Loss is not Nan, but the gradients are

Hi all,
I’ve found that in neural network, I’m coming across non-Nan losses with NaN grads. I’m using Adam with default parameters. Nothing fancy in my network. Has anyone come across such an issue? I’ve always known that NaN losses cause NaN gradients. But this is a bit odd.



Many operations could give you NaN in the backward even with non-NaN values in the forward. For example, sqrt at 0.

You will need to find where NaN appear in the backward to be sure.
If you’re using master, you can use anomaly detection to get that information.


I don’t seem to have it. What is master, anyway?
Also, while debugging, I’ve noticed gradients of the order of 1e-19. Could that be a problem?

What I call master is the version of pytorch from the current master branch on github. Not the releases.
It depends what operations you are doing, 0/0 will give you NaN for example.

I’ve almost always had this problem as the result of takign the square root of 0.

Note that .std() implicitly takes the square root.

1 Like

whooo, anomaly detection looks interesting :slight_smile:


Is there any known issue with softmax and small values?

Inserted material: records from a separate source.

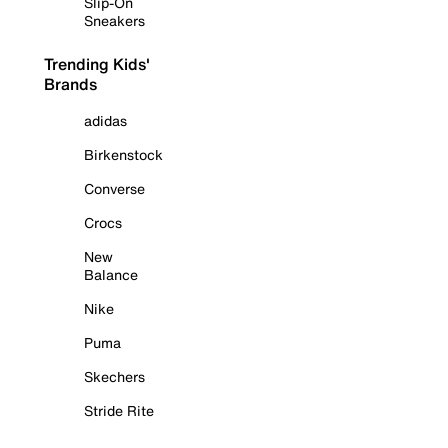
Slip-On
Sneakers
Trending Kids'
Brands
adidas
Birkenstock
Converse
Crocs
New
Balance
Nike
Puma
Skechers
Stride Rite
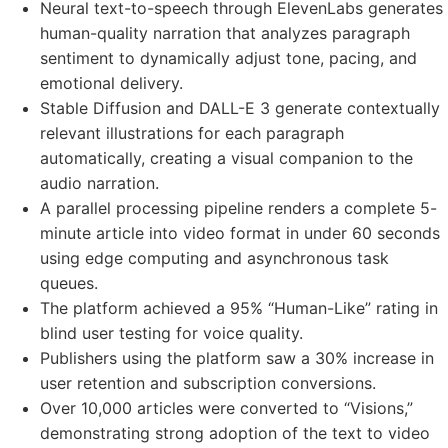
Neural text-to-speech through ElevenLabs generates
human-quality narration that analyzes paragraph
sentiment to dynamically adjust tone, pacing, and
emotional delivery.
Stable Diffusion and DALL-E 3 generate contextually
relevant illustrations for each paragraph
automatically, creating a visual companion to the
audio narration.
A parallel processing pipeline renders a complete 5-
minute article into video format in under 60 seconds
using edge computing and asynchronous task
queues.
The platform achieved a 95% “Human-Like” rating in
blind user testing for voice quality.
Publishers using the platform saw a 30% increase in
user retention and subscription conversions.
Over 10,000 articles were converted to “Visions,”
demonstrating strong adoption of the text to video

If my pytorch version is 0.3, is there any method to check where causes the gradient NAN?Or, could you please give some examples?

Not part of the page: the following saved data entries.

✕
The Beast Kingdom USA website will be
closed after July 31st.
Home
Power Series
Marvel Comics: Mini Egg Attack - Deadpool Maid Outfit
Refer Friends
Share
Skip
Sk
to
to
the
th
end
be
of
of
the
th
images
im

To check the forward pass, you will need to add prints.
To check the backward pass you will need to add hooks and prints.
Unfortunately there is no easier way than doing it by hand in older versions.

Hi~ Is it possible that loss is NaN while the gradients are not?

No, that should not be possible since the NaN loss value would be backpropagated and would create invalid gradients throughout the model. At least I wouldn’t know which operation can “recover” the gradient again and how it would work.

Get it. Thanks for your patience!